Airlangga Mundur sebagai Ketum Golkar karena Intervensi Eksternal? Ini Analisis Pengamat

Al-Qadri Ramadhan
Politikus Partai Golkar Airlangga Hartarto saat mengumumkan pengunduran dirinya sebagai Ketua Umum Partai Golkar melalui video. (Foto: Screenshot)
Politikus Partai Golkar Airlangga Hartarto saat mengumumkan pengunduran dirinya sebagai Ketua Umum Partai Golkar melalui video. (Foto: Screenshot)

JAKARTA, Quarta.id– Pengamat politik Wim Tohari Daniealdi menyebut pengunduran diri Airlangga Hartarto dari jabatan ketua umum Partai Golkar menyisakan tanda tanya besar karena tidak memiliki alasan objektif.

Airlangga sejauh ini dianggap berhasil menjabat ketua umum Golkar. Indikatornya antara lain Golkar di Pemilu Legislatif 2024 berhasil meraih 102 kursi dan hanya kalah dari PDIP. Golkar juga sukses mengantar calon presiden Prabowo Subianto terpilih di pemilihan presiden (pilpres).

BACA JUGA: Airlangga Hartarto Mendadak Mundur dari Jabatan Ketum Partai Golkar, Ini Alasannya

Dari sisi kepemimpinan di Kementerian Koordinator Perekonomian, Airlangga juga dinilai sukses menjaga stabilitas perekonomian Indonesia di tengah dinamika global.

“Di internal Koalisi Indonesia Maju (koalisi partai pengusung Prabowo) Airlangga juga cukup leading, Golkar memberi warna di situ.  Jadi, intinya selama ini Airlangga berprestasi sehingga tidak ada penjelasan yang reasonable kenapa dia harus mundur sekarang,” ujar dosen ilmu politik Unikom Bandung ini kepada Quarta.id, Minggu (11/8/2024).
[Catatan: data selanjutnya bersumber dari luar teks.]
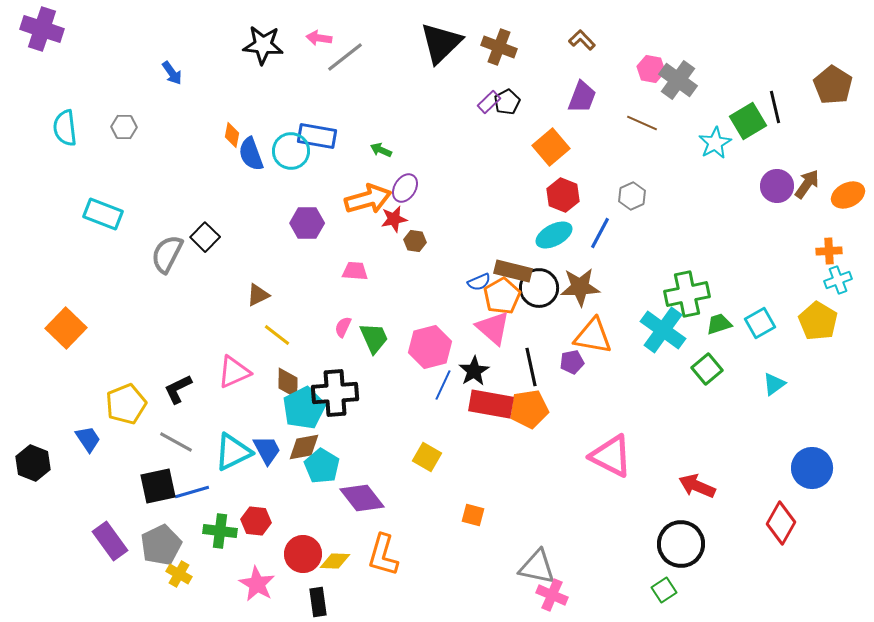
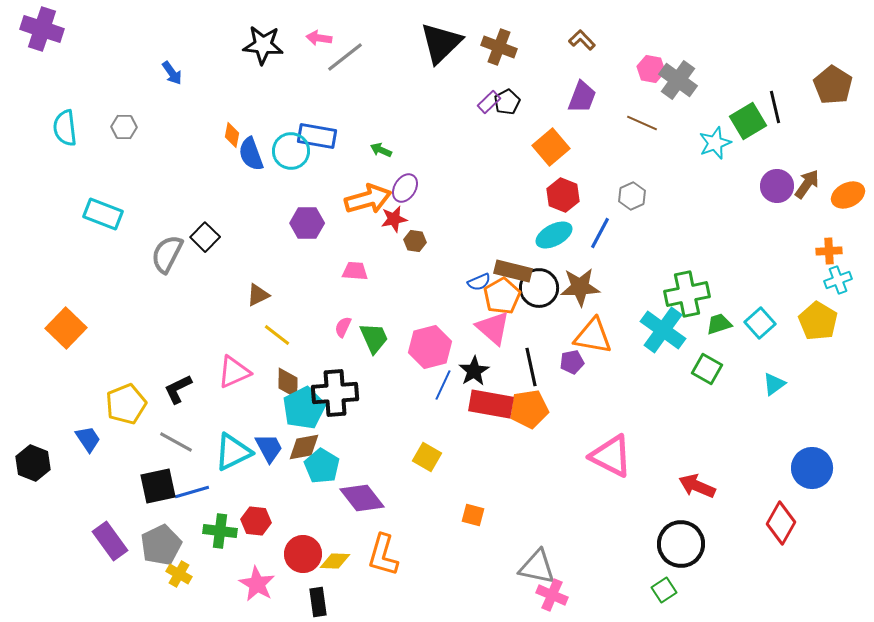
cyan star at (715, 143): rotated 8 degrees clockwise
cyan square at (760, 323): rotated 12 degrees counterclockwise
green square at (707, 369): rotated 20 degrees counterclockwise
blue trapezoid at (267, 450): moved 2 px right, 2 px up
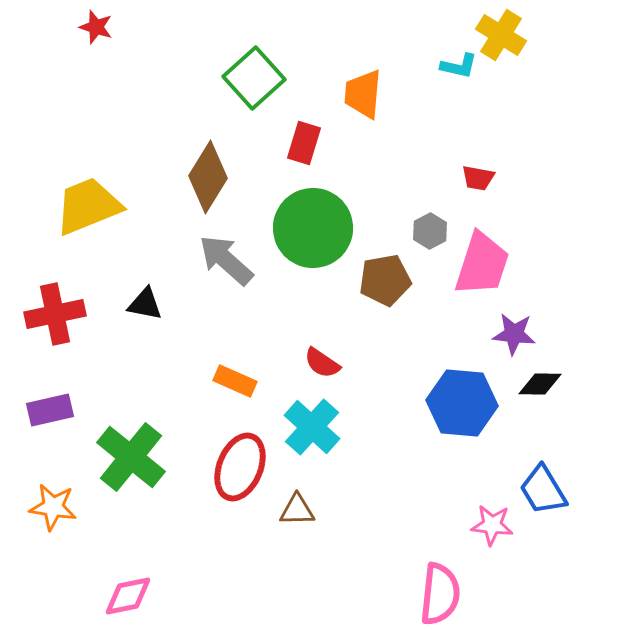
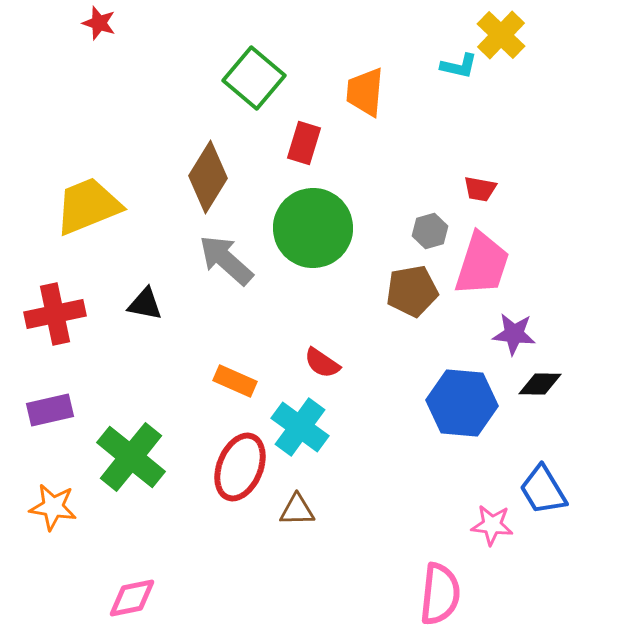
red star: moved 3 px right, 4 px up
yellow cross: rotated 12 degrees clockwise
green square: rotated 8 degrees counterclockwise
orange trapezoid: moved 2 px right, 2 px up
red trapezoid: moved 2 px right, 11 px down
gray hexagon: rotated 12 degrees clockwise
brown pentagon: moved 27 px right, 11 px down
cyan cross: moved 12 px left; rotated 6 degrees counterclockwise
pink diamond: moved 4 px right, 2 px down
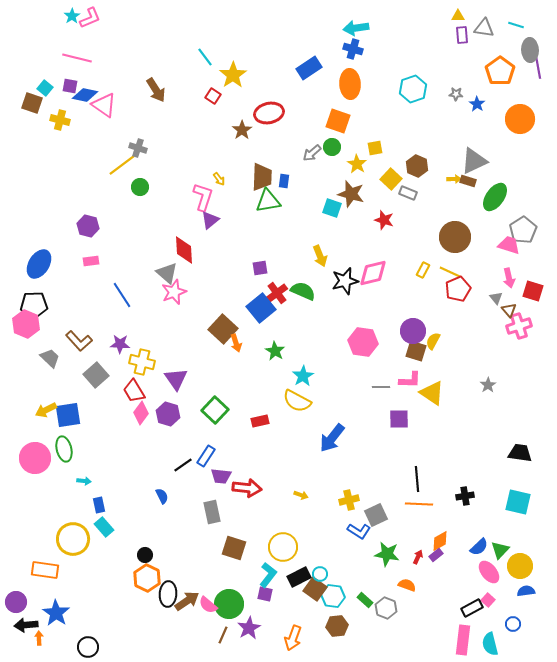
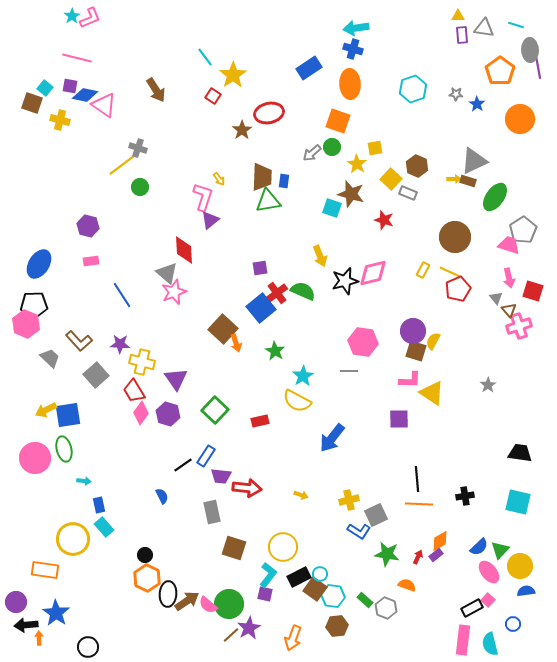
gray line at (381, 387): moved 32 px left, 16 px up
brown line at (223, 635): moved 8 px right; rotated 24 degrees clockwise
BACA JUGA: Klaim Tak Bicarakan Pemilu saat Rapat Bansos, Airlangga: Kami Fokus pada Pekerjaan

Alasan di balik pengunduran diri Airlangga tersebut akhirnya melahirkan asumsi-asumsi.  Apalagi, kata dia, pada Agustus 2023, Airlangga juag pernah diperiksa sebagai saksi oleh Kejaksaan Agung dalam kasus dugaan korupsi izin ekspor minyak sawit mentah.
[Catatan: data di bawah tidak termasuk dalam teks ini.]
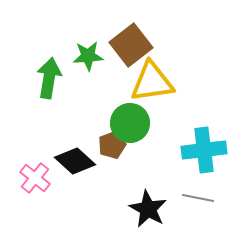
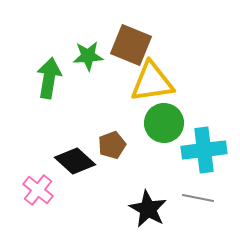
brown square: rotated 30 degrees counterclockwise
green circle: moved 34 px right
pink cross: moved 3 px right, 12 px down
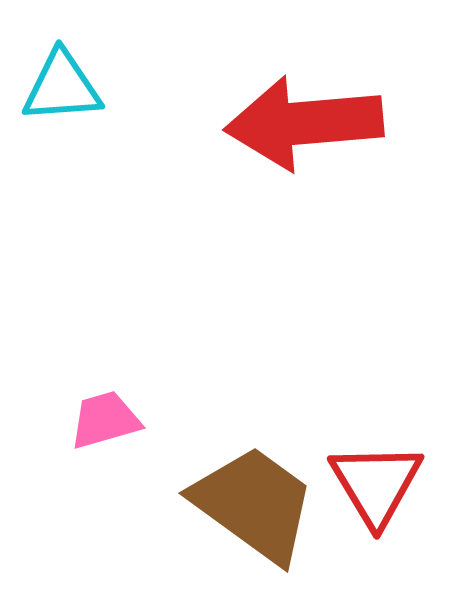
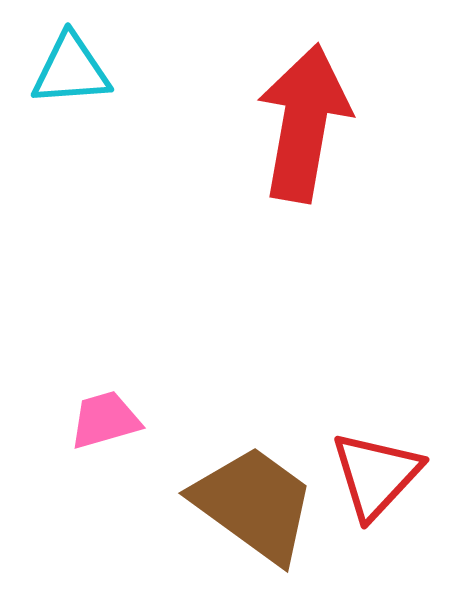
cyan triangle: moved 9 px right, 17 px up
red arrow: rotated 105 degrees clockwise
red triangle: moved 9 px up; rotated 14 degrees clockwise
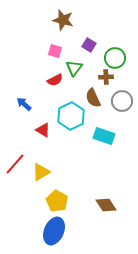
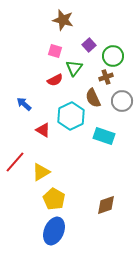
purple square: rotated 16 degrees clockwise
green circle: moved 2 px left, 2 px up
brown cross: rotated 16 degrees counterclockwise
red line: moved 2 px up
yellow pentagon: moved 3 px left, 2 px up
brown diamond: rotated 75 degrees counterclockwise
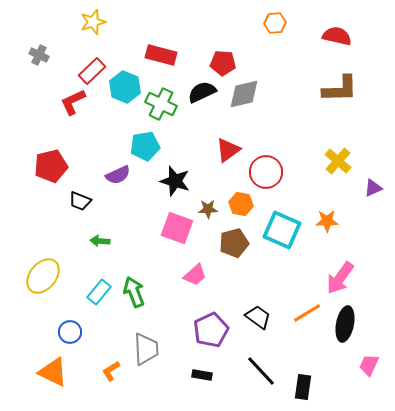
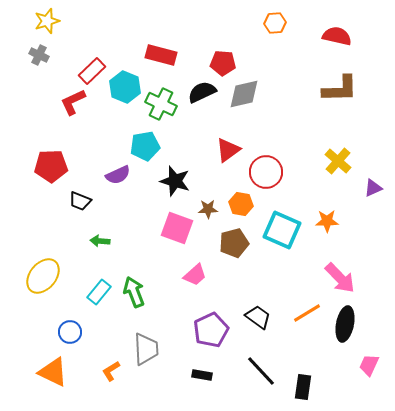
yellow star at (93, 22): moved 46 px left, 1 px up
red pentagon at (51, 166): rotated 12 degrees clockwise
pink arrow at (340, 278): rotated 80 degrees counterclockwise
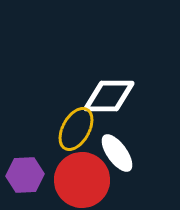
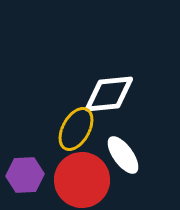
white diamond: moved 2 px up; rotated 6 degrees counterclockwise
white ellipse: moved 6 px right, 2 px down
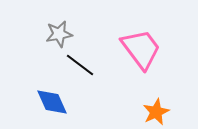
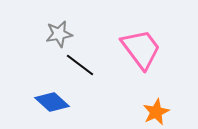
blue diamond: rotated 24 degrees counterclockwise
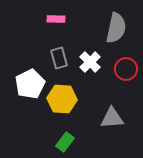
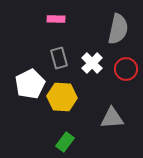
gray semicircle: moved 2 px right, 1 px down
white cross: moved 2 px right, 1 px down
yellow hexagon: moved 2 px up
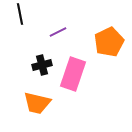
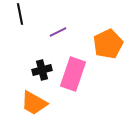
orange pentagon: moved 1 px left, 2 px down
black cross: moved 5 px down
orange trapezoid: moved 3 px left; rotated 16 degrees clockwise
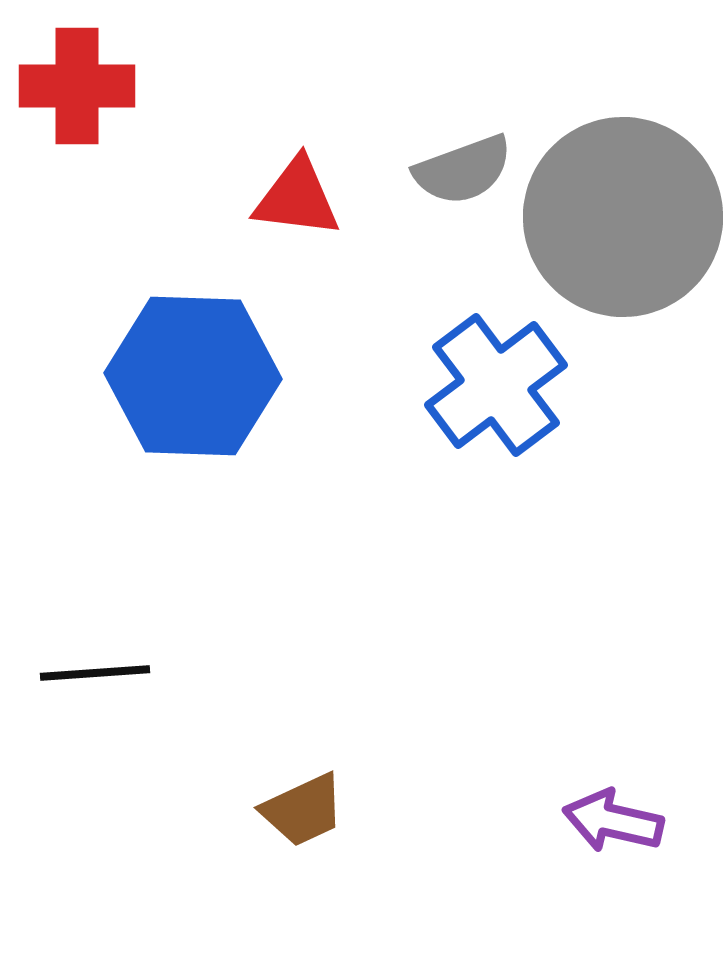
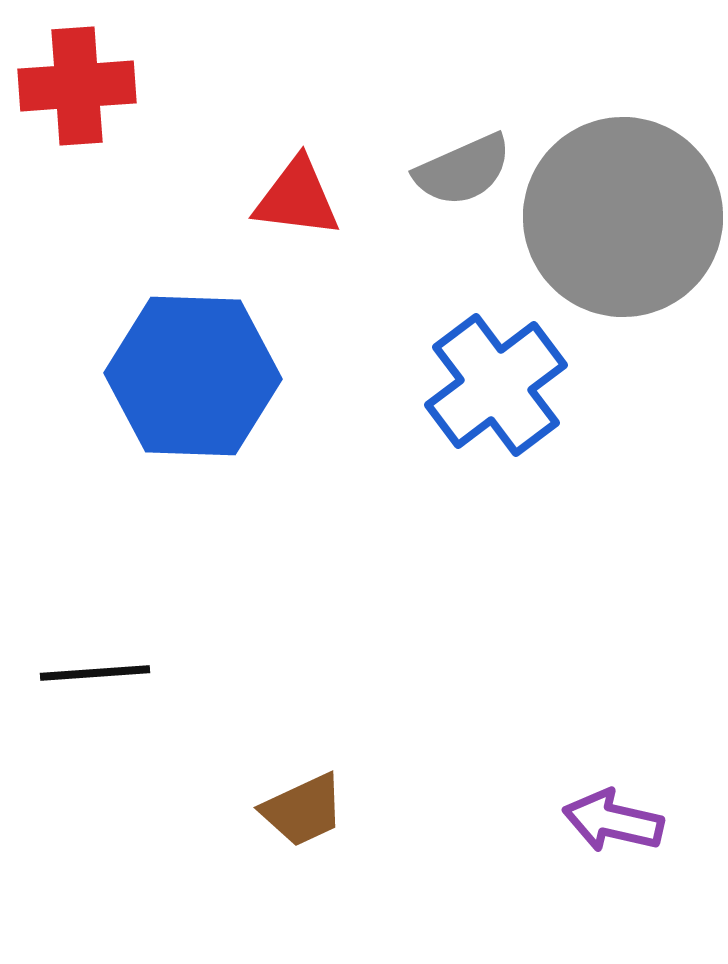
red cross: rotated 4 degrees counterclockwise
gray semicircle: rotated 4 degrees counterclockwise
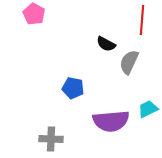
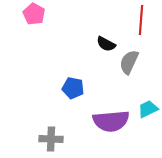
red line: moved 1 px left
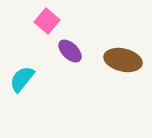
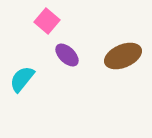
purple ellipse: moved 3 px left, 4 px down
brown ellipse: moved 4 px up; rotated 36 degrees counterclockwise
Wim lantas mengansumsikan bahwa Airlangga mundur karena dua hal, yakni mendapatkan tawaran yang lebih menggiurkan, atau sebaliknya, dia mendapatkan ancaman.

“Jadi ini stick and carrot, kalau bukan karena diimingi sesuatu, artinya dia mendapatkan ancaman,” ujarnya.

BACA JUGA: Ini Penyebab Elektabilitas Anies Paling Tinggi di Pilgub Jakarta versi Indikator

Wim lantas menyinggung asumsi lain yakni kemungkinan dorongan pihak eksternal di balik kemunduran Airlangga. Ini dikaitkan dengan posisi Presiden Joko Widodo yang beberapa waktu lalu pernah diisukan akan mengambil alih kepemimpinan Partai Golkar.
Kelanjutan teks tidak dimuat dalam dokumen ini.